Task to carry out: Please reproduce the data exactly and omit the pictures.

Records supplied Block Start

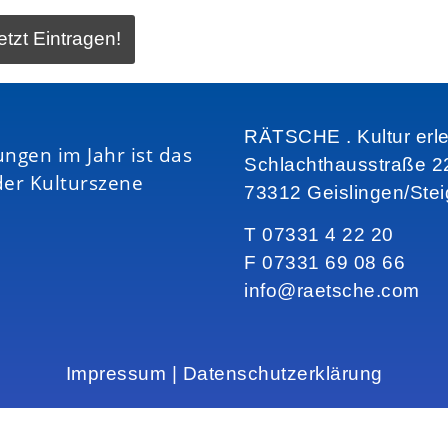
RÄTSCHE . Kultur erl
ungen im Jahr ist das
Schlachthausstraße 2
der Kulturszene
73312 Geislingen/Ste
T 07331 4 22 20
F 07331 69 08 66
info@raetsche.com
Impressum
|
Datenschutzerklärung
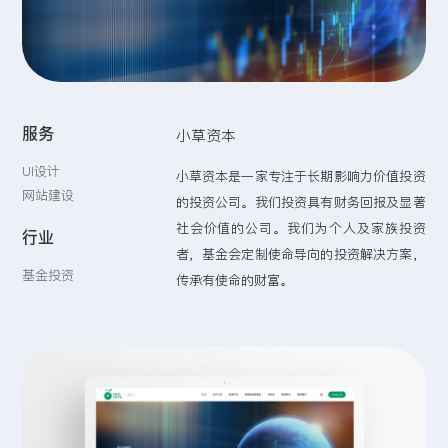
留言:
服务
小草资本
提交
UI设计
小草资本是一家专注于长期影响力价值投资
网站建设
的投资公司。我们投资具有财务回报及显著
社会价值的公司。我们为个人及家族投资
行业
者，基金会定制使命导向的投资解决方案，
基金投资
传承有使命的财富。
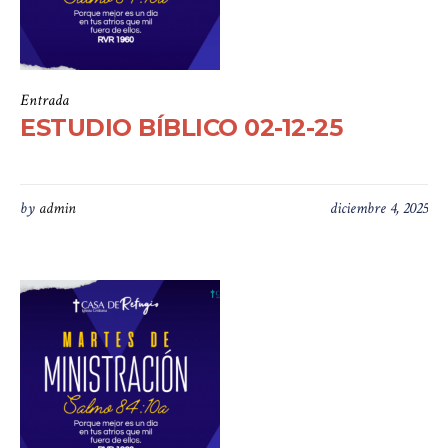
Entrada
ESTUDIO BÍBLICO 02-12-25
by
admin
diciembre 4, 2025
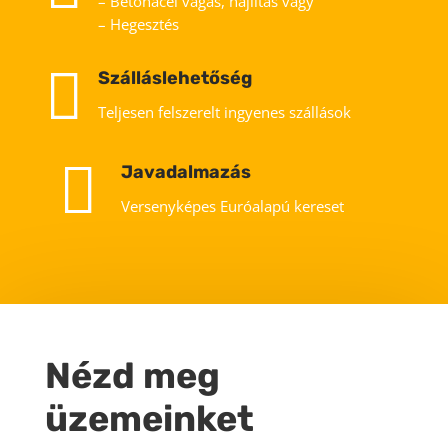
– Betonacél vágás, hajlítás vagy
– Hegesztés

Szálláslehetőség
Teljesen felszerelt ingyenes szállások

Javadalmazás
Versenyképes Euróalapú kereset
Nézd meg
üzemeinket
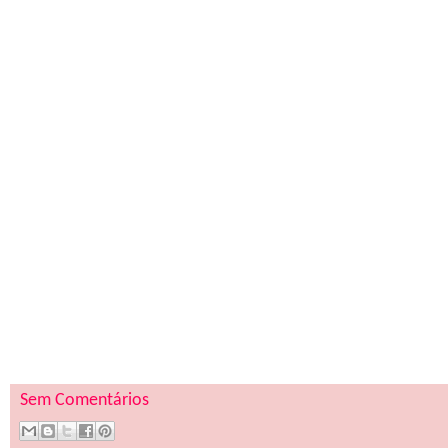
Sem Comentários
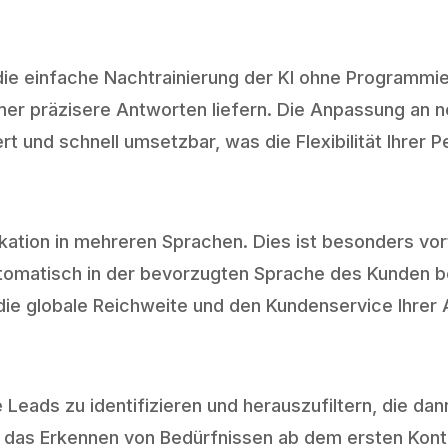
t die einfache Nachtrainierung der KI ohne Programmi
mer präzisere Antworten liefern. Die Anpassung an 
 und schnell umsetzbar, was die Flexibilität Ihrer P
ion in mehreren Sprachen. Dies ist besonders vortei
tomatisch in der bevorzugten Sprache des Kunden 
ie globale Reichweite und den Kundenservice Ihrer A
 Leads zu identifizieren und herauszufiltern, die dan
 das Erkennen von Bedürfnissen ab dem ersten Kont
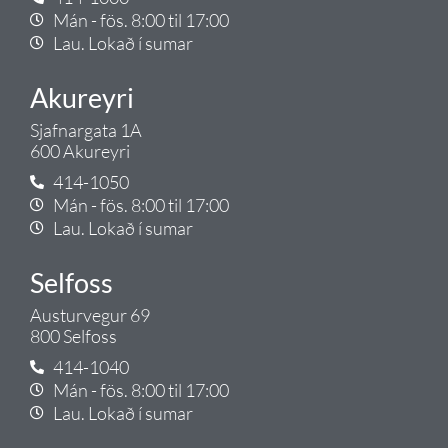
Mán - fös. 8:00 til 17:00
Lau. Lokað í sumar
Akureyri
Sjafnargata 1A
600 Akureyri
414-1050
Mán - fös. 8:00 til 17:00
Lau. Lokað í sumar
Selfoss
Austurvegur 69
800 Selfoss
414-1040
Mán - fös. 8:00 til 17:00
Lau. Lokað í sumar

Records supplied Block End

Exercise result:
RÄTSCHE . Kultur erl
ungen im Jahr ist das
Schlachthausstraße 2
der Kulturszene
73312 Geislingen/Ste
T 07331 4 22 20
F 07331 69 08 66
info@raetsche.com
Impressum
|
Datenschutzerklärung
留言:
服务
小草资本
提交
UI设计
小草资本是一家专注于长期影响力价值投资
网站建设
的投资公司。我们投资具有财务回报及显著
社会价值的公司。我们为个人及家族投资
行业
者，基金会定制使命导向的投资解决方案，
基金投资
传承有使命的财富。
Entrada
ESTUDIO BÍBLICO 02-12-25
by
admin
diciembre 4, 2025
– Betonacél vágás, hajlítás vagy
– Hegesztés

Szálláslehetőség
Teljesen felszerelt ingyenes szállások

Javadalmazás
Versenyképes Euróalapú kereset
Nézd meg
üzemeinket
Sem Comentários
t die einfache Nachtrainierung der KI ohne Programmi
mer präzisere Antworten liefern. Die Anpassung an 
 und schnell umsetzbar, was die Flexibilität Ihrer P
ion in mehreren Sprachen. Dies ist besonders vortei
tomatisch in der bevorzugten Sprache des Kunden 
ie globale Reichweite und den Kundenservice Ihrer A
 Leads zu identifizieren und herauszufiltern, die dan
 das Erkennen von Bedürfnissen ab dem ersten Kont
Mán - fös. 8:00 til 17:00
Lau. Lokað í sumar
Akureyri
Sjafnargata 1A
600 Akureyri
414-1050
Mán - fös. 8:00 til 17:00
Lau. Lokað í sumar
Selfoss
Austurvegur 69
800 Selfoss
414-1040
Mán - fös. 8:00 til 17:00
Lau. Lokað í sumar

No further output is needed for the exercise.